Nos Batailles de Guillaumes Senez : le réalisateur à propos de Romain Duris "Ce mec, est le comédien le plus professionnel avec lequel j’ai bossé. Il est tout le temps impliqué !"

Quel comédien est Romain Duris ? Comment bosse-t-il ?

Guillaume Senez : Il bosse bien, en fait. Non, mais c’est vrai ! C’est drôle à dire comme ça… Je n’ai pas beaucoup d’expérience : j’ai fait trois courts-métrages et deux longs-métrages mais j’ai quand même vu pas mal de comédiens passer. Et en fait, ce mec, est le comédien le plus professionnel avec lequel j’ai bossé. Il est tout le temps impliqué ! La veille au soir, il est déjà dans la réflexion de ce qu’il va faire le lendemain, il m’envoie des messages le soir, il est dans la créativité, il est dans la générosité, il est dans l’écoute ! C’est hyper précieux d’avoir ça. Vraiment, je pense que ça n’aurait pas été le même film si ça avait été un autre comédien. Il s’est vraiment impliqué dans ce film corps et âme. Et je ne le remercierai jamais assez.

Le personnage de Laura a été construit, vous nous l’avez présenté. Et à un moment, elle disparaît du film. Mais on a l’impression qu’elle est tout le temps là. Qu’elle prend une dimension de plus en plus forte, bien qu’absente de l’écran. Quelle importance a pour vous le hors-champ ?

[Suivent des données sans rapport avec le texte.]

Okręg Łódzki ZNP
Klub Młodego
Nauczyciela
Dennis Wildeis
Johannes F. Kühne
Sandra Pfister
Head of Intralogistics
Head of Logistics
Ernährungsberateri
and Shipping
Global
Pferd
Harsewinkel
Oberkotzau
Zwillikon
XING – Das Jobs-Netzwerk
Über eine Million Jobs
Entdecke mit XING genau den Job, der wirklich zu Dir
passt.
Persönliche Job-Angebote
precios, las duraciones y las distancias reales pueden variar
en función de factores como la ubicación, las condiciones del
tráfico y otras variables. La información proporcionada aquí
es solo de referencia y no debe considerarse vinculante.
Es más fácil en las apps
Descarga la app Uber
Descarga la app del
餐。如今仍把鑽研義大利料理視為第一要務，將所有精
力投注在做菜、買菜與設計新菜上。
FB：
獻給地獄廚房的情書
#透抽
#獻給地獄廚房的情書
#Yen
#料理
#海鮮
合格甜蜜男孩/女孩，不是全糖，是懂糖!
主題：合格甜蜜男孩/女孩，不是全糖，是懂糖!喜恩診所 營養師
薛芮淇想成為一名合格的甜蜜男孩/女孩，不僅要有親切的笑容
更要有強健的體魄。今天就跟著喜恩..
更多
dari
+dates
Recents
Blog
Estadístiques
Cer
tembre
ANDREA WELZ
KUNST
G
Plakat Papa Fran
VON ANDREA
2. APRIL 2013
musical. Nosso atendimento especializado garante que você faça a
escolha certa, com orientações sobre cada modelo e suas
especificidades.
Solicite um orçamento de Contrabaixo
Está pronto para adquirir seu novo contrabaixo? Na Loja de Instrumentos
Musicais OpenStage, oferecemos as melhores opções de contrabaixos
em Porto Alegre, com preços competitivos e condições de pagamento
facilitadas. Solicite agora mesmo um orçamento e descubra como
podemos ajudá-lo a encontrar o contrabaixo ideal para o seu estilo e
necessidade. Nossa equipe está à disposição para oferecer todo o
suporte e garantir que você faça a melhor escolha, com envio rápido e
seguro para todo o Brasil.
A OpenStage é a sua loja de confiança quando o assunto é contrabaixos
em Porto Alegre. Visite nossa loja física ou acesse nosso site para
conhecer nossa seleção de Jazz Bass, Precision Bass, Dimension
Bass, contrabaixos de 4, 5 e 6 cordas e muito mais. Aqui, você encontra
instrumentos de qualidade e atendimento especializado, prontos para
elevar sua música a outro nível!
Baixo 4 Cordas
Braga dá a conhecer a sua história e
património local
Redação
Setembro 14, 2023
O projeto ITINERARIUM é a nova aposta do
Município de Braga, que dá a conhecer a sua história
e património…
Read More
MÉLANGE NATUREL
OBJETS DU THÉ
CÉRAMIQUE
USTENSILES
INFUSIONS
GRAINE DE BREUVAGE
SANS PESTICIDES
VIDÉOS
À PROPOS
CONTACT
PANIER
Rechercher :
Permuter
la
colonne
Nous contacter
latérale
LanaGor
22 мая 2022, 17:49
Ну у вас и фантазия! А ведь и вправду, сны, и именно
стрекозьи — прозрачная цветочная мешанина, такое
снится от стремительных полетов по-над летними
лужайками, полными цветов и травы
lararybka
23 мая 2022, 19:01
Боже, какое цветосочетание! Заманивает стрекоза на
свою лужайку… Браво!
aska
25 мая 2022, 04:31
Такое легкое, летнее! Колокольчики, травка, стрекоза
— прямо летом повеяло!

C’est l’un des enjeux de mon cinéma. C’est de faire exister ce qu’on voit. Et de faire exister tout ce qu’on ne voit pas. Qu’est-ce qu’on filme ? Et qu’est-ce qui est en dehors du cadre et qui existe quand même ? C’est exactement construit narrativement comme ça. Mais c’est filmé aussi comme ça. Des fois, on s’attarde sur un personnage, alors que c’est l’autre qui parle et qui existe quand même. C’est tout le temps comme ça ! Travail sur ce champ, hors-champ et de faire exister tout ce qu’on ne montre pas. Ramener un maximum de complexité, de vie, d’humanité. D’éviter toute forme de manichéisme. Et ça fait partie de ça. (…) Laura est là tout du long. On en parle tout le temps. Elle continue à être présente. Jusqu’au dernier plan. Voilà : gros travail sur le hors champ !

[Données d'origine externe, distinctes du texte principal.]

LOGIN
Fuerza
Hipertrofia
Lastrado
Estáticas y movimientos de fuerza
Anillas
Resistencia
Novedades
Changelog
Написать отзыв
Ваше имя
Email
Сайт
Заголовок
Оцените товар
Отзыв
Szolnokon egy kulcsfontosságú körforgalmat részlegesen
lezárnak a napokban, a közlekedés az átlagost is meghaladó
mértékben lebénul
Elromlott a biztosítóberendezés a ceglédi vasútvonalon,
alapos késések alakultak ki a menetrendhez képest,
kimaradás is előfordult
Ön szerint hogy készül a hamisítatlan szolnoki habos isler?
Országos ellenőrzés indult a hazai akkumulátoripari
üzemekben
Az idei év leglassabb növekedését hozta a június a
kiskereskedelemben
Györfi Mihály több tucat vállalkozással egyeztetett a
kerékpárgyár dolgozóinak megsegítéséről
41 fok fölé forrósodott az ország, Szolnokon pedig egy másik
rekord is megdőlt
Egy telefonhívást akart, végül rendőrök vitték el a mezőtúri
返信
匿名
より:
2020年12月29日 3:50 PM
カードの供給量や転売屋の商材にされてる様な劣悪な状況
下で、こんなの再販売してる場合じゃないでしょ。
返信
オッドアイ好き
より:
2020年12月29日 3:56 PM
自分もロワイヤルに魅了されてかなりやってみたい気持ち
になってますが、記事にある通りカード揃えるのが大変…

Synopsis : Olivier se démène au sein de son entreprise pour combattre les injustices. Mais du jour au lendemain quand Laura, sa femme, quitte le domicile, il lui faut concilier éducation des enfants, vie de famille et activité professionnelle. Face à ses nouvelles responsabilités, il bataille pour trouver un nouvel équilibre, car Laura ne revient pas.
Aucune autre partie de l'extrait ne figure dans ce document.